Le Conseil fédéral est chargé de modifier les dispositions légales et de prendre toutes les mesures nécessaires afin que le taux de protection global, sans les décisions de non-entrée en matière fondées sur l’accord de Dublin ou sur des accords bilatéraux de réadmission (à savoir statut de protection S, permis F et asile octroyé) ne dépasse plus 50 % à partir de l’année suivant la mise en œuvre définitive de la présente motion. À cette fin, il conviendra notamment de durcir les conditions d’octroi de l’admission provisoire et d’instaurer un plafond annuel.

Begründung

Les personnes qui ne peuvent invoquer un motif de fuite valable ou qui ne sont pas considérées comme éligibles à l'asile bénéficient souvent, malgré une décision de renvoi, d’une admission dite provisoire (permis F).
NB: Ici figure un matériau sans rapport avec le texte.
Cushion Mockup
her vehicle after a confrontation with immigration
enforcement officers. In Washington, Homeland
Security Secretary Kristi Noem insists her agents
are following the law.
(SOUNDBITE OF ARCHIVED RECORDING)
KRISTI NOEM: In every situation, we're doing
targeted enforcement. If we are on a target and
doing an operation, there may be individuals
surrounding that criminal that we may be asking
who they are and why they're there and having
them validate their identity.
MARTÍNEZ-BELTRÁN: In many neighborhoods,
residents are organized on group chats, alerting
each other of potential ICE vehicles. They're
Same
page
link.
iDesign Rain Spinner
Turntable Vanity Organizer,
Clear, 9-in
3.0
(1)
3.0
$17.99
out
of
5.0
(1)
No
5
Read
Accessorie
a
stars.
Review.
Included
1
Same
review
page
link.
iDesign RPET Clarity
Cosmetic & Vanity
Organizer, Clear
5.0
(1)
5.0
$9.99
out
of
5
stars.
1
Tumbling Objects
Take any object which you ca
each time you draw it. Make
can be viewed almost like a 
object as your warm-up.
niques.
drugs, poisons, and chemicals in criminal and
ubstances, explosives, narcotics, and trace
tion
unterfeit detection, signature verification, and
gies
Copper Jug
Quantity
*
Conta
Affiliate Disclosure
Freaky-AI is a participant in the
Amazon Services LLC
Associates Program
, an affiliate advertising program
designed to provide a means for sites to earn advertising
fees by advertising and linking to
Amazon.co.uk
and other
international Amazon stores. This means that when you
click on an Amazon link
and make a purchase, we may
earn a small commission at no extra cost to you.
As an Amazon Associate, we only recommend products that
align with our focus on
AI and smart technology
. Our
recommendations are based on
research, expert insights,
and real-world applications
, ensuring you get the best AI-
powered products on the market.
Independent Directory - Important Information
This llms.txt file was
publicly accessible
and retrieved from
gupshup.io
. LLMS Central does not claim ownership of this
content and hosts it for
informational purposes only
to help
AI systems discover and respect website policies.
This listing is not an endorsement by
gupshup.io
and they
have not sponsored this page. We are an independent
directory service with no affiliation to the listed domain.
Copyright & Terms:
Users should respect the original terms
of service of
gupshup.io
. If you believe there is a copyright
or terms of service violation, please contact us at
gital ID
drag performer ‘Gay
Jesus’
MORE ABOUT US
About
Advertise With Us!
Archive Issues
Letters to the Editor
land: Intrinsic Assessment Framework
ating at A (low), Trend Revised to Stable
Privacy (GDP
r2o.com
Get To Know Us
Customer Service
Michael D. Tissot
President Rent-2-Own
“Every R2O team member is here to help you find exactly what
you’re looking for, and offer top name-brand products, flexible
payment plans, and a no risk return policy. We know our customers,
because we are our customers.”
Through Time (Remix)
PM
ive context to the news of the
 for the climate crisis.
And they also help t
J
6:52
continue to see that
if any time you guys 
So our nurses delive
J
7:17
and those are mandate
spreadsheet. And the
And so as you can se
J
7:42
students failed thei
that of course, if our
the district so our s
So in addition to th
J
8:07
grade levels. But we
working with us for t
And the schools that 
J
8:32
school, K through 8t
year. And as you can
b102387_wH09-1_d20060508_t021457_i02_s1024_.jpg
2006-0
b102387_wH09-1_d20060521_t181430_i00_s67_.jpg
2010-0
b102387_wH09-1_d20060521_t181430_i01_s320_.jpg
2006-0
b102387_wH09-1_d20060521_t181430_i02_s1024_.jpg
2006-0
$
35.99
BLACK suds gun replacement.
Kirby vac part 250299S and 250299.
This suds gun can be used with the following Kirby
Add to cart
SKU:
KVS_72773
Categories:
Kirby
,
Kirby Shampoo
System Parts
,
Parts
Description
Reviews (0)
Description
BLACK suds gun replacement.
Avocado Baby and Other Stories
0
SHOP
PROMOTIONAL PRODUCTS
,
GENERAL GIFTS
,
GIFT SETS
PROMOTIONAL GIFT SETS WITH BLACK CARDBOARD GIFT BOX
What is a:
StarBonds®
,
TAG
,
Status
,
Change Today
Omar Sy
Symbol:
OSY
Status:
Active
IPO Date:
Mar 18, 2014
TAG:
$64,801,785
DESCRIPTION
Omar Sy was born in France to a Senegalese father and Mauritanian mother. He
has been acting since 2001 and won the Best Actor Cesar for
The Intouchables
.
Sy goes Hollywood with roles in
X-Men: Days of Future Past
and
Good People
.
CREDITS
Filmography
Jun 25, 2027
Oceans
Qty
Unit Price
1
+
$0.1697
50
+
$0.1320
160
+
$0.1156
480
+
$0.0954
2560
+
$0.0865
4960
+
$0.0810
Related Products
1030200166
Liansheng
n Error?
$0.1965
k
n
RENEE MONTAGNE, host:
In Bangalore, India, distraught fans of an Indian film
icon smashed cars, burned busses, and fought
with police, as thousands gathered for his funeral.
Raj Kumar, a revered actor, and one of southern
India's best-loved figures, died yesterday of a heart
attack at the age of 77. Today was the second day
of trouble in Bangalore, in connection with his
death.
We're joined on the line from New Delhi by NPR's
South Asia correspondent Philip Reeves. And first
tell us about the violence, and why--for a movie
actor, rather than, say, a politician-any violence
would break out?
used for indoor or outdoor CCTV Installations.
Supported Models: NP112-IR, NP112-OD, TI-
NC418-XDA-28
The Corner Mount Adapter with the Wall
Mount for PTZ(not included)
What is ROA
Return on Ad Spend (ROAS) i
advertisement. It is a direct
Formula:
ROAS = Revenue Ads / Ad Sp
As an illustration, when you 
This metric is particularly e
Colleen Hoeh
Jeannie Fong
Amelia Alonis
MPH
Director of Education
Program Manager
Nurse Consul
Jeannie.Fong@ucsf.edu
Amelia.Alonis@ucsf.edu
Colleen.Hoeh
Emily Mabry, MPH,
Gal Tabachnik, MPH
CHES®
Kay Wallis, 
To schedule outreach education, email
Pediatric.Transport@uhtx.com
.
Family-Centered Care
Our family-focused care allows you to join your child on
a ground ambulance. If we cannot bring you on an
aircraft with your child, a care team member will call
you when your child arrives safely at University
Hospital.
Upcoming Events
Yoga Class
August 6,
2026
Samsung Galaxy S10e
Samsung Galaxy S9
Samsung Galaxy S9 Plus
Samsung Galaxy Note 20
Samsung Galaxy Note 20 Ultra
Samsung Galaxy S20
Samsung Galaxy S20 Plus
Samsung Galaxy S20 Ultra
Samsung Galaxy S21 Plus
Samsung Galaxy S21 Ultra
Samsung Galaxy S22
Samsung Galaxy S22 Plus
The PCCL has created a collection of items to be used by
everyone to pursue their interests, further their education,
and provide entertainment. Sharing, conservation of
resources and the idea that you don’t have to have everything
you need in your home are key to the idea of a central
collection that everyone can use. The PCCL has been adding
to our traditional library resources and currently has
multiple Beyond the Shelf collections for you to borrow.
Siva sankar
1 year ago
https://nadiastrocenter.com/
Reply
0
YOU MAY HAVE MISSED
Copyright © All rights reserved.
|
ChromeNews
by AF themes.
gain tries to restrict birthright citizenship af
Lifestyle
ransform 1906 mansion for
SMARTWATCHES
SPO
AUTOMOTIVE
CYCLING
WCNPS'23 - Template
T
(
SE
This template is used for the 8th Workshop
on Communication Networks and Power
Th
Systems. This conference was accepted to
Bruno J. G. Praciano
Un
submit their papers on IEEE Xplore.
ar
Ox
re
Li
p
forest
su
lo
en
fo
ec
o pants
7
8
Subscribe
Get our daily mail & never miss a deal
Les taux de protection (asile octroyé et admission provisoire) sont très élevés, alors même que les experts parlent de migration économique ou de migration d’aventure.

Ces taux étaient de 77 et 91 % en 2021, de 80,2 et 86,1 % en 2022, et de 77 et 86,6 % en 2023.

Il est tout simplement incompréhensible que près de 80 % des personnes qui déposent une demande d'asile en Suisse ne puissent pas retourner dans leur pays d'origine. Plus de la moitié d'entre elles n'obtiennent pas l'asile, mais bénéficient d’une admission provisoire, qui est en réalité tout sauf provisoire. Ce statut est désormais accordé sans mesure aucune, ce qui crée un énorme effet d’attraction à l’étranger, l’important étant pour les migrants de rester en Suisse, d’être financièrement à l’abri et de pouvoir envoyer de l’argent chez eux. Selon la Banque mondiale, environ 33,5 milliards de francs ont été transférés à l'étranger par des particuliers depuis la Suisse en 2023.

Il n’est pas acceptable que des migrants invoquent des motifs de fuite présumés (souvent après avoir été appréhendés en situation illégale) pour rester ensuite en Suisse, par exemple pour des raisons médicales. Les coûts de l'aide sociale et les frais médicaux tels que les thérapies, etc. sont financés par les contribuables et l'ensemble des assurés. Dans la pratique, il existe des cas où un rapport médical ou un certificat d'incapacité de voyager pour cause de dépression suffit pour que toute la famille, qui a fait l'objet d'une décision de renvoi entrée en force, puisse rester en Suisse, sous prétexte que la dépression ne peut être traitée de manière adéquate dans le pays d'origine. La Suisse ne peut plus se permettre ce luxe, qui suscite la convoitise de nombreux candidats à l'émigration.